▶ **Material supplied**:
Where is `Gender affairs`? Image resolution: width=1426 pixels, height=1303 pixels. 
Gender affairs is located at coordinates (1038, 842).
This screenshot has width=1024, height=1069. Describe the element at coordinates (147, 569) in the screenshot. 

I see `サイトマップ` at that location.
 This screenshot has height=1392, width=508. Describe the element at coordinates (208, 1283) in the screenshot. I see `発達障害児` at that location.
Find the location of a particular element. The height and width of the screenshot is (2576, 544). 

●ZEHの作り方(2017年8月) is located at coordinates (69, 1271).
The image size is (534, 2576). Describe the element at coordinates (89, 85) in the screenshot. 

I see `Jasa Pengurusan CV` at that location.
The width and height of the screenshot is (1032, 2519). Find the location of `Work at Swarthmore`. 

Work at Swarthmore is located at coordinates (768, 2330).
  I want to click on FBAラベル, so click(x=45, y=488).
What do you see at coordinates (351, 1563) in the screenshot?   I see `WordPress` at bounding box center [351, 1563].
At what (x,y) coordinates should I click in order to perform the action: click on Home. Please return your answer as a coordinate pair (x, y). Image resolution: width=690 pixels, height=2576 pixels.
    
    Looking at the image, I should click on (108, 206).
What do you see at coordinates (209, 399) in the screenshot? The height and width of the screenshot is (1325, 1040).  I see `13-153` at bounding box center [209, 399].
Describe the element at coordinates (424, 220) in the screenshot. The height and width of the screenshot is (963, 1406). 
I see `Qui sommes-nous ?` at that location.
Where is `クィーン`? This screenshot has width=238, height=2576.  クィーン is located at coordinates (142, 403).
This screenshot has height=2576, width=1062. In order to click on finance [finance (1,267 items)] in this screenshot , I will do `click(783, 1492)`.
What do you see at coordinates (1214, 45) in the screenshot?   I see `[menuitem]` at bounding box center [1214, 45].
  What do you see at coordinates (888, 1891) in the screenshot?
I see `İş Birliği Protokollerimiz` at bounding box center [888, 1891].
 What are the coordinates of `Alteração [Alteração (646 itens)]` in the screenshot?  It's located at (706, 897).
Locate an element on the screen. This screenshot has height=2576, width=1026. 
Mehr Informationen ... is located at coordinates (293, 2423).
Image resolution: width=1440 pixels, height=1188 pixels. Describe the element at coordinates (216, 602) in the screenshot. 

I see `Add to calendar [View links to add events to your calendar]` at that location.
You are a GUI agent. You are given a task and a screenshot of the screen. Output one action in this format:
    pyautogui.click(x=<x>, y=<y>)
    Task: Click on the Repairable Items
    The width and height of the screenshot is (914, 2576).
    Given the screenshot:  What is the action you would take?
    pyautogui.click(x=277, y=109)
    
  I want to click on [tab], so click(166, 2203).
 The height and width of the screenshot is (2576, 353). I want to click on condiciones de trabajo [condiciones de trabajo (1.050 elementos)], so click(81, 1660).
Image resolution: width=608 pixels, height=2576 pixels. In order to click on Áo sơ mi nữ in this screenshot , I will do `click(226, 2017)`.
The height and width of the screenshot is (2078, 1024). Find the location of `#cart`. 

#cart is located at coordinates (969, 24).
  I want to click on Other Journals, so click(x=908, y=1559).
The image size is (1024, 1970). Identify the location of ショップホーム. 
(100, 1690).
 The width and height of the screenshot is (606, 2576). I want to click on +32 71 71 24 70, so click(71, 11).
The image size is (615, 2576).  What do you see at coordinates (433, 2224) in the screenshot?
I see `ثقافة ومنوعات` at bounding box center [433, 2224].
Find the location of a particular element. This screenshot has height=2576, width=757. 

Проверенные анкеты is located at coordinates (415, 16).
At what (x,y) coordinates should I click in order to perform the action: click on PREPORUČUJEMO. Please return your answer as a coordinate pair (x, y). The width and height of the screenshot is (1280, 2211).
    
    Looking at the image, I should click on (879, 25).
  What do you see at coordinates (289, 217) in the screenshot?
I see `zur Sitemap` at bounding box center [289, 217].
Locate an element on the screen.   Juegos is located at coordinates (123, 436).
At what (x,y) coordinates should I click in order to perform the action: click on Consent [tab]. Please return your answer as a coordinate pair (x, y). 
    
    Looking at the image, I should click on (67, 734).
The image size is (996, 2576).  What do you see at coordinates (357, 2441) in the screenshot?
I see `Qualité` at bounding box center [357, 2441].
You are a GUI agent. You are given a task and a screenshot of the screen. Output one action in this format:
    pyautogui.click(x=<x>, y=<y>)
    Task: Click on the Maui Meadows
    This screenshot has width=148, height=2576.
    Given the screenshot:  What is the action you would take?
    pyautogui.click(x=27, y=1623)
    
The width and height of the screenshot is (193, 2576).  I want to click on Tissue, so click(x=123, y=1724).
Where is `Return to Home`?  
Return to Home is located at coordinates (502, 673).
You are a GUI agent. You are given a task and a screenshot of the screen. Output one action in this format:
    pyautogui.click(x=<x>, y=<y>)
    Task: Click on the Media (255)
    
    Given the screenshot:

▶ **Task statement**: Could you reproduce all of the entries exactly as they appear?

▶ **Response to this task**:
Where is `Gender affairs`? Image resolution: width=1426 pixels, height=1303 pixels. 
Gender affairs is located at coordinates (1038, 842).
This screenshot has width=1024, height=1069. Describe the element at coordinates (147, 569) in the screenshot. 

I see `サイトマップ` at that location.
 This screenshot has height=1392, width=508. Describe the element at coordinates (208, 1283) in the screenshot. I see `発達障害児` at that location.
Find the location of a particular element. The height and width of the screenshot is (2576, 544). 

●ZEHの作り方(2017年8月) is located at coordinates (69, 1271).
The image size is (534, 2576). Describe the element at coordinates (89, 85) in the screenshot. 

I see `Jasa Pengurusan CV` at that location.
The width and height of the screenshot is (1032, 2519). Find the location of `Work at Swarthmore`. 

Work at Swarthmore is located at coordinates (768, 2330).
  I want to click on FBAラベル, so click(x=45, y=488).
What do you see at coordinates (351, 1563) in the screenshot?   I see `WordPress` at bounding box center [351, 1563].
At what (x,y) coordinates should I click in order to perform the action: click on Home. Please return your answer as a coordinate pair (x, y). Image resolution: width=690 pixels, height=2576 pixels.
    
    Looking at the image, I should click on (108, 206).
What do you see at coordinates (209, 399) in the screenshot? The height and width of the screenshot is (1325, 1040).  I see `13-153` at bounding box center [209, 399].
Describe the element at coordinates (424, 220) in the screenshot. The height and width of the screenshot is (963, 1406). 
I see `Qui sommes-nous ?` at that location.
Where is `クィーン`? This screenshot has width=238, height=2576.  クィーン is located at coordinates (142, 403).
This screenshot has height=2576, width=1062. In order to click on finance [finance (1,267 items)] in this screenshot , I will do `click(783, 1492)`.
What do you see at coordinates (1214, 45) in the screenshot?   I see `[menuitem]` at bounding box center [1214, 45].
  What do you see at coordinates (888, 1891) in the screenshot?
I see `İş Birliği Protokollerimiz` at bounding box center [888, 1891].
 What are the coordinates of `Alteração [Alteração (646 itens)]` in the screenshot?  It's located at (706, 897).
Locate an element on the screen. This screenshot has height=2576, width=1026. 
Mehr Informationen ... is located at coordinates (293, 2423).
Image resolution: width=1440 pixels, height=1188 pixels. Describe the element at coordinates (216, 602) in the screenshot. 

I see `Add to calendar [View links to add events to your calendar]` at that location.
You are a GUI agent. You are given a task and a screenshot of the screen. Output one action in this format:
    pyautogui.click(x=<x>, y=<y>)
    Task: Click on the Repairable Items
    The width and height of the screenshot is (914, 2576).
    Given the screenshot:  What is the action you would take?
    pyautogui.click(x=277, y=109)
    
  I want to click on [tab], so click(166, 2203).
 The height and width of the screenshot is (2576, 353). I want to click on condiciones de trabajo [condiciones de trabajo (1.050 elementos)], so click(81, 1660).
Image resolution: width=608 pixels, height=2576 pixels. In order to click on Áo sơ mi nữ in this screenshot , I will do `click(226, 2017)`.
The height and width of the screenshot is (2078, 1024). Find the location of `#cart`. 

#cart is located at coordinates (969, 24).
  I want to click on Other Journals, so click(x=908, y=1559).
The image size is (1024, 1970). Identify the location of ショップホーム. 
(100, 1690).
 The width and height of the screenshot is (606, 2576). I want to click on +32 71 71 24 70, so click(71, 11).
The image size is (615, 2576).  What do you see at coordinates (433, 2224) in the screenshot?
I see `ثقافة ومنوعات` at bounding box center [433, 2224].
Find the location of a particular element. This screenshot has height=2576, width=757. 

Проверенные анкеты is located at coordinates (415, 16).
At what (x,y) coordinates should I click in order to perform the action: click on PREPORUČUJEMO. Please return your answer as a coordinate pair (x, y). The width and height of the screenshot is (1280, 2211).
    
    Looking at the image, I should click on (879, 25).
  What do you see at coordinates (289, 217) in the screenshot?
I see `zur Sitemap` at bounding box center [289, 217].
Locate an element on the screen.   Juegos is located at coordinates (123, 436).
At what (x,y) coordinates should I click in order to perform the action: click on Consent [tab]. Please return your answer as a coordinate pair (x, y). 
    
    Looking at the image, I should click on (67, 734).
The image size is (996, 2576).  What do you see at coordinates (357, 2441) in the screenshot?
I see `Qualité` at bounding box center [357, 2441].
You are a GUI agent. You are given a task and a screenshot of the screen. Output one action in this format:
    pyautogui.click(x=<x>, y=<y>)
    Task: Click on the Maui Meadows
    This screenshot has width=148, height=2576.
    Given the screenshot:  What is the action you would take?
    pyautogui.click(x=27, y=1623)
    
The width and height of the screenshot is (193, 2576).  I want to click on Tissue, so click(x=123, y=1724).
Where is `Return to Home`?  
Return to Home is located at coordinates (502, 673).
You are a GUI agent. You are given a task and a screenshot of the screen. Output one action in this format:
    pyautogui.click(x=<x>, y=<y>)
    Task: Click on the Media (255)
    
    Given the screenshot:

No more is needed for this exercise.